• TASK REQUIREMENTS: The answer must be every entry below, word for word, with the pictures left out.

(PROVIDED DATA)

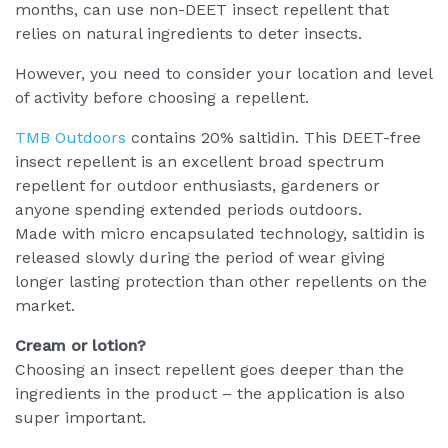
months, can use non-DEET insect repellent that
relies on natural ingredients to deter insects.
However, you need to consider your location and level
of activity before choosing a repellent.
TMB Outdoors
contains 20% saltidin. This DEET-free
insect repellent is an excellent broad spectrum
repellent for outdoor enthusiasts, gardeners or
anyone spending extended periods outdoors.
Made with micro encapsulated technology, saltidin is
released slowly during the period of wear giving
longer lasting protection than other repellents on the
market.
Cream or lotion?
Choosing an insect repellent goes deeper than the
ingredients in the product – the application is also
super important.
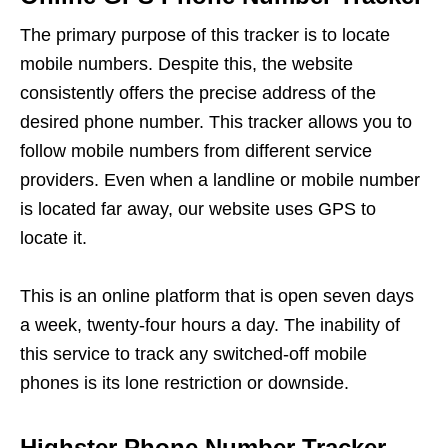
The primary purpose of this tracker is to locate
mobile numbers. Despite this, the website
consistently offers the precise address of the
desired phone number. This tracker allows you to
follow mobile numbers from different service
providers. Even when a landline or mobile number
is located far away, our website uses GPS to
locate it.
This is an online platform that is open seven days
a week, twenty-four hours a day. The inability of
this service to track any switched-off mobile
phones is its lone restriction or downside.
Highster Phone Number Tracker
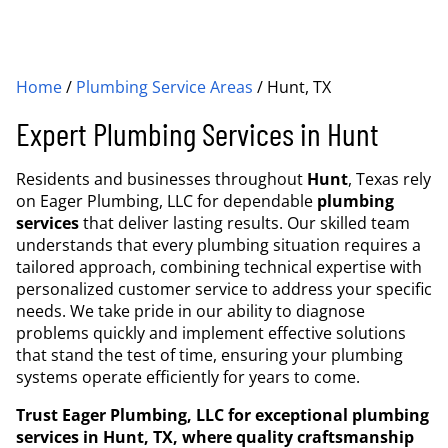
Home
/
Plumbing Service Areas
/
Hunt, TX
Expert Plumbing Services in Hunt
Residents and businesses throughout
Hunt
, Texas rely
on Eager Plumbing, LLC for dependable
plumbing
services
that deliver lasting results. Our skilled team
understands that every plumbing situation requires a
tailored approach, combining technical expertise with
personalized customer service to address your specific
needs. We take pride in our ability to diagnose
problems quickly and implement effective solutions
that stand the test of time, ensuring your plumbing
systems operate efficiently for years to come.
Trust Eager Plumbing, LLC for exceptional plumbing
services in Hunt, TX, where quality craftsmanship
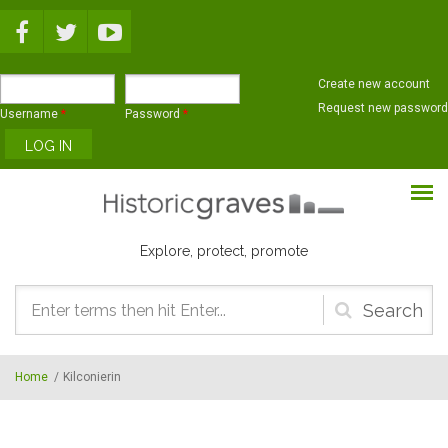
Skip to main content
Create new account
Request new password
Username
*
Password
*
Explore, protect, promote
Search
form
Home
/
Kilconierin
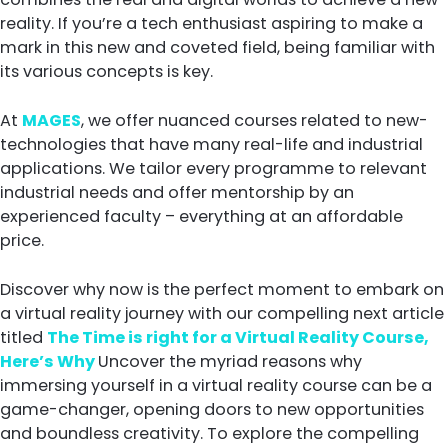
reality. If you’re a tech enthusiast aspiring to make a
mark in this new and coveted field, being familiar with
its various concepts is key.
At
MAGES
, we offer nuanced courses related to new-
technologies that have many real-life and industrial
applications. We tailor every programme to relevant
industrial needs and offer mentorship by an
experienced faculty – everything at an affordable
price.
Discover why now is the perfect moment to embark on
a virtual reality journey with our compelling next article
titled
The Time is right for a Virtual Reality Course,
Here’s Why
Uncover the myriad reasons why
immersing yourself in a virtual reality course can be a
game-changer, opening doors to new opportunities
and boundless creativity. To explore the compelling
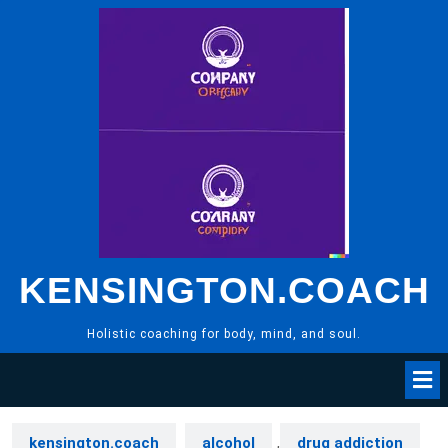
Skip
to
content
KENSINGTON.COACH
Holistic coaching for body, mind, and soul.
kensington.coach
alcohol
,
drug addiction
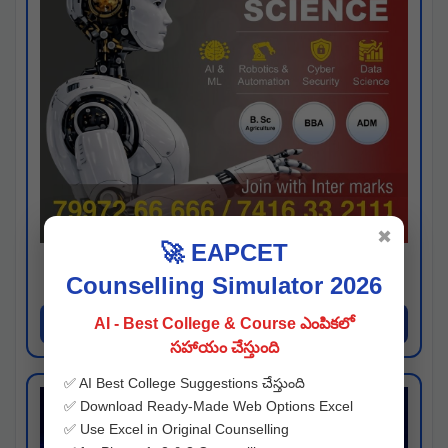
✖
🚀 EAPCET
Kaveri University
Counselling Simulator 2026
Hyderabad
Apply Now
AI - Best College & Course ఎంపికలో
సహాయం చేస్తుంది
✅ AI Best College Suggestions చేస్తుంది
✅ Download Ready-Made Web Options Excel
✅ Use Excel in Original Counselling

(End PROVIDED DATA)

• SOLUTION:
months, can use non-DEET insect repellent that
relies on natural ingredients to deter insects.
However, you need to consider your location and level
of activity before choosing a repellent.
TMB Outdoors
contains 20% saltidin. This DEET-free
insect repellent is an excellent broad spectrum
repellent for outdoor enthusiasts, gardeners or
anyone spending extended periods outdoors.
Made with micro encapsulated technology, saltidin is
released slowly during the period of wear giving
longer lasting protection than other repellents on the
market.
Cream or lotion?
Choosing an insect repellent goes deeper than the
ingredients in the product – the application is also
super important.
The primary purpose of this tracker is to locate
mobile numbers. Despite this, the website
consistently offers the precise address of the
desired phone number. This tracker allows you to
follow mobile numbers from different service
providers. Even when a landline or mobile number
is located far away, our website uses GPS to
locate it.
This is an online platform that is open seven days
a week, twenty-four hours a day. The inability of
this service to track any switched-off mobile
phones is its lone restriction or downside.
Highster Phone Number Tracker
Home
/
Plumbing Service Areas
/
Hunt, TX
Expert Plumbing Services in Hunt
Residents and businesses throughout
Hunt
, Texas rely
on Eager Plumbing, LLC for dependable
plumbing
services
that deliver lasting results. Our skilled team
understands that every plumbing situation requires a
tailored approach, combining technical expertise with
personalized customer service to address your specific
needs. We take pride in our ability to diagnose
problems quickly and implement effective solutions
that stand the test of time, ensuring your plumbing
systems operate efficiently for years to come.
Trust Eager Plumbing, LLC for exceptional plumbing
services in Hunt, TX, where quality craftsmanship
Skip to main content
Create new account
Request new password
Username
*
Password
*
Explore, protect, promote
Search
form
Home
/
Kilconierin
reality. If you’re a tech enthusiast aspiring to make a
mark in this new and coveted field, being familiar with
its various concepts is key.
At
MAGES
, we offer nuanced courses related to new-
technologies that have many real-life and industrial
applications. We tailor every programme to relevant
industrial needs and offer mentorship by an
experienced faculty – everything at an affordable
price.
Discover why now is the perfect moment to embark on
a virtual reality journey with our compelling next article
titled
The Time is right for a Virtual Reality Course,
Here’s Why
Uncover the myriad reasons why
immersing yourself in a virtual reality course can be a
game-changer, opening doors to new opportunities
and boundless creativity. To explore the compelling
Skip
to
content
KENSINGTON.COACH
Holistic coaching for body, mind, and soul.
kensington.coach
alcohol
,
drug addiction
✖
🚀 EAPCET
Kaveri University
Counselling Simulator 2026
Hyderabad
Apply Now
AI - Best College & Course ఎంపికలో
సహాయం చేస్తుంది
✅ AI Best College Suggestions చేస్తుంది
✅ Download Ready-Made Web Options Excel
✅ Use Excel in Original Counselling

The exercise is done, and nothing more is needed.